Tests performed at Kroger's in Dallas, showed that a whopping 100 percent of chicken purchased was contaminated. In the D.C. area, Giant Stores showed 83 percent of chicken purchased to be positive for feces, and a 67 percent result from Safeway stores. Ralph's of San Diego and Winn-Dixie of Miami also showed 83 percent of chicken purchased to be contaminated

Are you ready for the yuck factor (as if you weren't already there yet)? Dr. Neal Barnard, president of PCRM, had this to say, "One in every two supermarket chickens is contaminated with feces. Meat packers can’t avoid contaminating poultry products during production, and consumers are cooking and eating chicken feces in about half the cases".

If you are wondering which type of chicken is likely to have fecal contamination, it's skinless chicken breast. And if you think you are safe with organic, think again. It's just as likely to contain traces of feces as conventional products.

In 2009, a study by the USDA showed that 87 percent of chicken cadavers were tainted with feces prior to packaging. Get a visual of that next time you take a bite.

Where does the excrement come from and why does it remain on your food?

Within the farming facilities, the chickens defecate not only on themselves, but others surrounding them and are left to stand in their own droppings. Add that to the feces still in their intestines during slaughter and chances for E. Coli contamination have just jumped up to about 50 percent.

If you are already grossed out, you may want to stop reading now.

Inside the average processing plant, over one million birds are slaughtered per week. Of that number, just 1 out of every 22, 000 are required to be tested according to USDA.

Chickens are first stunned, then killed and drained of their blood, at which point they are dunked in scalding tanks. These tanks are used to remove the birds feathers, but are essentially a breeding ground for feces to transfer from one carcass to the next.

It is at this point that the intestines are removed by machines leaving a risk for the chicken parts to become contaminated by the feces still left inside.

The next step is a rinse of the dissected bird with chlorinated water (yum), leaving any fecal residue nearly invisible to the naked eye. And with nearly 140 chickens rotating through the slaughter process per minute, who really has the time to check for leftover droppings?

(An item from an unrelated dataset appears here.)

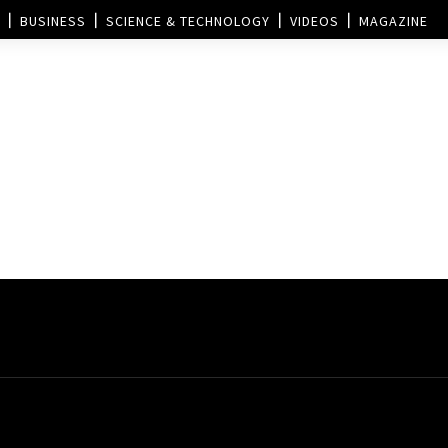
BUSINESS
SCIENCE & TECHNOLOGY
VIDEOS
MAGAZINE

In the final steps, the birds are chilled together in ice water while in large quantities, effectively spreading fecal matter and contaminating the masses of carcasses waiting to be cut up. It is in the final cutting and packaging process that the contamination has it's final chance to shift further into the food chain, just waiting to be purchased by the trusting consumer.

Once taken home and opened, the E. Coli virus quickly spreads onto your cutting boards, countertops, refrigerators, utensils, and finally your body.